Новые слова, новые идеи, новый образ мыслей, новое миросозерцание— все это надолго входило в интеллектуальную жизнь арабов-мусульман. Пройдет несколько веков, и чуть ли не в противоположном конце Ойкумены, в Андалусии, будут мыслители все на том же языке пытаться ответить на вопросы, которые прозвучали впервые так непривычно в IX в. Вещественными носителями этой интеллектуальной новизны стали книги — манускрипты сочинений по философии, физике, астрономии и другим наукам.
Схема небесных сфер
Средневековые арабо-исламские историки (например, упоминавшийся Ибн-ан-Надим, Ибн-Аби-Усайбиа) приводят сводный перечень диалогов Платона, почти полностью соответствующий классическому платоновскому корпусу. Есть свидетельства полного перевода таких текстов, как «Тимей», «Софист», «Федон», «Государство» (по арабски Ас-Сийяса, т. е. «Политика»), «Законы» (см. 145, 30 — 31. 182, 35 — 36). Правда, ни один диалог не дошел до нас в полном переводе на арабский язык. Компетентный исследователь истории арабо-исламской философии Абд-ар-Рахман Бадави считает, что общий объем аутентичных отрывков из Платона, содержащихся в средневековых произведениях на арабском языке, «не превышает и десятка страниц». Он же считает, что сами цитаты из диалогов (у аль-Масуди, Мухаммада Ибн-Закарии ар-Рази, аль-Бируни, Маймонида, аль-Кифти, Ибн-Аби-Усайбиа) не являются свидетельством в пользу того, что цитируемые диалоги были переведены полностью. Приводимые отрывки могли быть взяты из каких-то других источников (А. А. Игнатенко. В поисках счастья. М, «Мысль», 1989 г., сс. 10-11.).
В той же вводной части поэмы «Знание, дающее счастье» мы узнаем, что Юсуф Баласагуни тысячу лет назад был осведомлен даже о четырех первоэлементах, о которых будто первыми заговорили древние греки:
Огню, воде, воздуху, праху земли —
Всему по три знака: весь мир — в них, — внемли… (Стих 143)
Откуда он мог узнать о них? Есть только два предположения: или он сам к тому времени уже знал Платона и Аристотеля, или он узнал об античной теории опосредованно, через труды своего земляка аль-Фараби.
Как мы уже знаем, на научные, социально-политические воззрения аль-Фараби прямое и заметное влияние оказали труды античных авторов, в частности Платона, Аристотеля и Птолемея. Античная философия дала аль-Фараби уверенность в единстве мироздания.

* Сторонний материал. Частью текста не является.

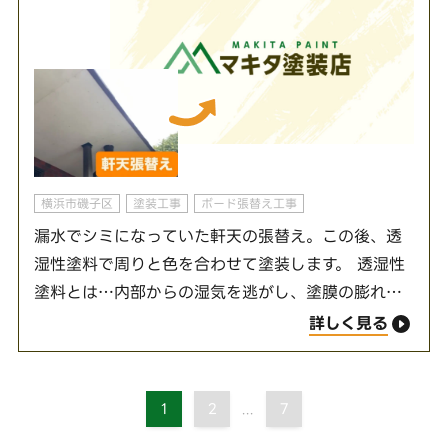
横浜市磯子区
塗装工事
ボード張替え工事
漏水でシミになっていた軒天の張替え。この後、透
湿性塗料で周りと色を合わせて塗装します。 透湿性
塗料とは…内部からの湿気を逃がし、塗膜の膨れや
剥離を抑制する効果があります。内部・外部のコン
詳しく見る
クリート、モルタル、ボード類の壁面に適し、ヤ
ニ…
1
2
7
...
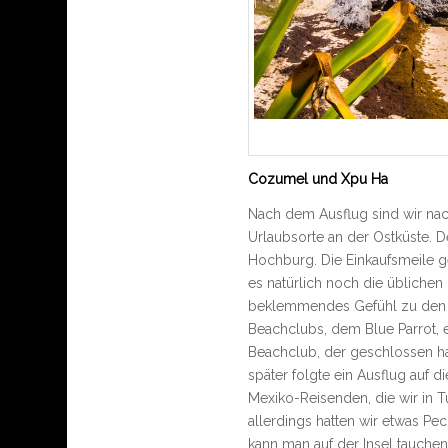
Cozumel und Xpu Ha
Nach dem Ausflug sind wir na
Urlaubsorte an der Ostküste. De
Hochburg. Die Einkaufsmeile ge
es natürlich noch die übliche
beklemmendes Gefühl zu den D
Beachclubs, dem Blue Parrot, 
Beachclub, der geschlossen h
später folgte ein Ausflug auf di
Mexiko-Reisenden, die wir in T
allerdings hatten wir etwas P
kann man auf der Insel tauche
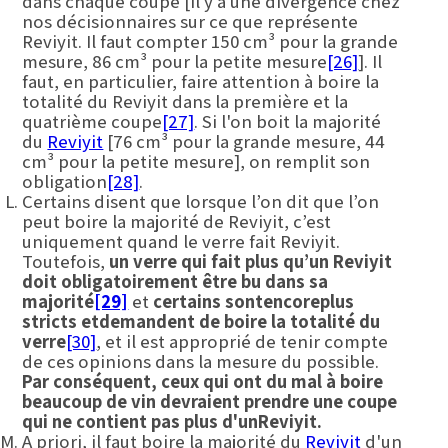
dans chaque coupe [Il y a une divergence chez
nos décisionnaires sur ce que représente
Reviyit. Il faut compter 150 cm³ pour la grande
mesure, 86 cm³ pour la petite mesure
[26]
]. Il
faut, en particulier, faire attention à boire la
totalité du Reviyit dans la première et la
quatrième coupe
[27]
. Si l'on boit la majorité
du
Reviyit
[76 cm³ pour la grande mesure, 44
cm³ pour la petite mesure], on remplit son
obligation
[28]
.
Certains disent que lorsque l’on dit que l’on
peut boire la majorité de Reviyit, c’est
uniquement quand le verre fait Reviyit.
Toutefois,
un verre qui fait plus qu’un Reviyit
doit
obligatoirement
être bu dans sa
majorité
[29]
et
certains sont
encore
plus
stricts et
demandent de boire
la totalité
du
verre
[30]
, et il est approprié de tenir compte
de ces opinions dans la mesure du possible.
Par conséquent,
ceux qui ont du mal à boire
beaucoup de vin devraient prendre une coupe
qui ne contient pas plus d'un
Reviyit
.
A priori, il faut boire la majorité du
Reviyit
d'un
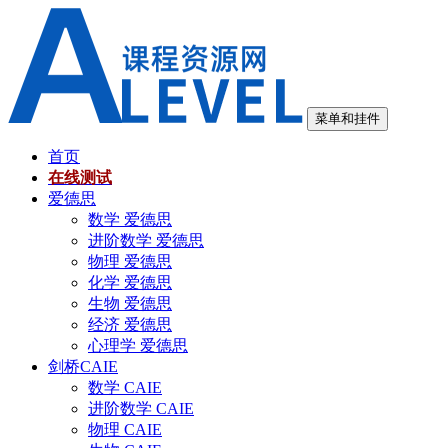
跳
至
内
容
菜单和挂件
首页
在线测试
爱德思
数学 爱德思
进阶数学 爱德思
物理 爱德思
化学 爱德思
生物 爱德思
经济 爱德思
心理学 爱德思
剑桥CAIE
数学 CAIE
进阶数学 CAIE
物理 CAIE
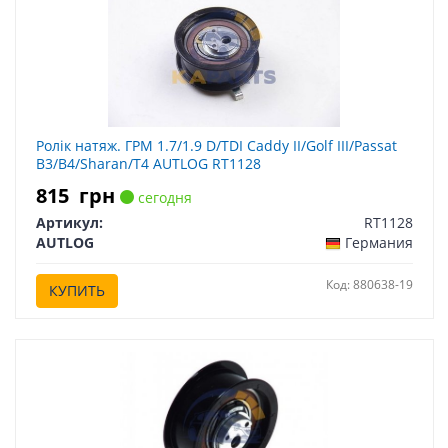
Ролік натяж. ГРМ 1.7/1.9 D/TDI Caddy II/Golf III/Passat
B3/B4/Sharan/T4 AUTLOG RT1128
815
грн
сегодня
Артикул:
RT1128
AUTLOG
Германия
Код: 880638-19
КУПИТЬ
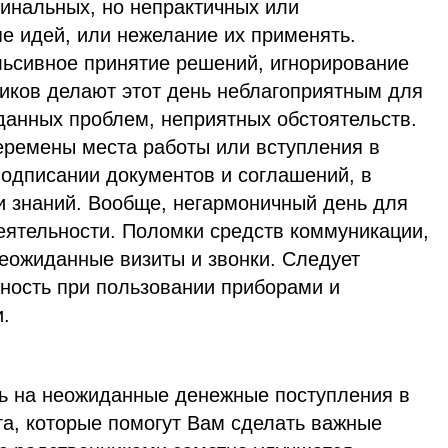
гинальных, но непрактичных или
е идей, или нежелание их применять.
льсивное принятие решений, игнорирование
ников делают этот день неблагоприятным для
данных проблем, неприятных обстоятельств.
ремены места работы или вступления в
подписании документов и соглашений, в
 знаний. Вообще, негармоничный день для
еятельности. Поломки средств коммуникации,
Неожиданные визиты и звонки. Следует
ность при пользовании приборами и
.
ь на неожиданные денежные поступления в
га, которые помогут Вам сделать важные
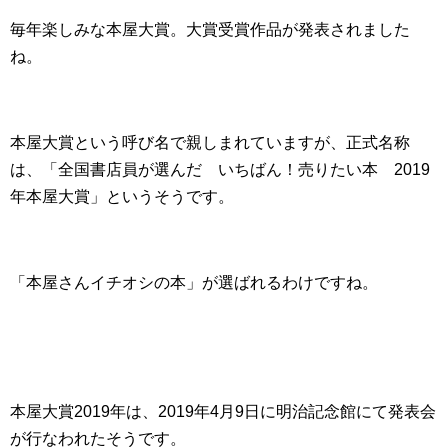
毎年楽しみな本屋大賞。大賞受賞作品が発表されました
ね。
本屋大賞という呼び名で親しまれていますが、正式名称
は、「全国書店員が選んだ いちばん！売りたい本 2019
年本屋大賞」というそうです。
「本屋さんイチオシの本」が選ばれるわけですね。
本屋大賞2019年は、2019年4月9日に明治記念館にて発表会
が行なわれたそうです。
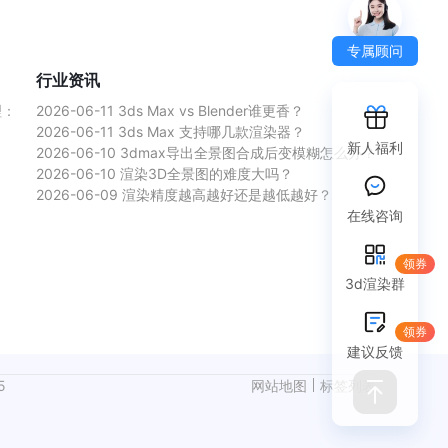
专属顾问
行业资讯
理：
2026-06-11
3ds Max vs Blender谁更香？
2026-06-11
3ds Max 支持哪几款渲染器？
新人福利
2026-06-10
3dmax导出全景图合成后变模糊怎么办？
2026-06-10
渲染3D全景图的难度大吗？
2026-06-09
渲染精度越高越好还是越低越好？
在线咨询
领券
3d渲染群
领券
建议反馈
5
网站地图
标签列表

Интерес к человеку и его счастью в Добродетельном Граде с неизбежностью приводит его к необходимости исследования всего существующего в качестве своеобразного введения к учению о счастье. В трактате «Философия Аристотеля» он говорит, что человек является частью вселенной. И если бы мы захотели определить его цель во вселенной и пути ее достижения, нам нужно было бы понять цель и строение вселенной. Иными словами, для познания человека и человеческого совершенства необходимо познать вселенную и каждую ее часть.
Из этого положения с необходимостью проистекала уверенность в единстве человеческого знания, во взаимном дополнении усилий, предпринимаемых разными мыслителями. Хорошо известно, как Абу-Наср пытался примирить Платона и Аристотеля в своем известном произведении «Об общности взглядов двух философов — Божественного Платона и Аристотеля».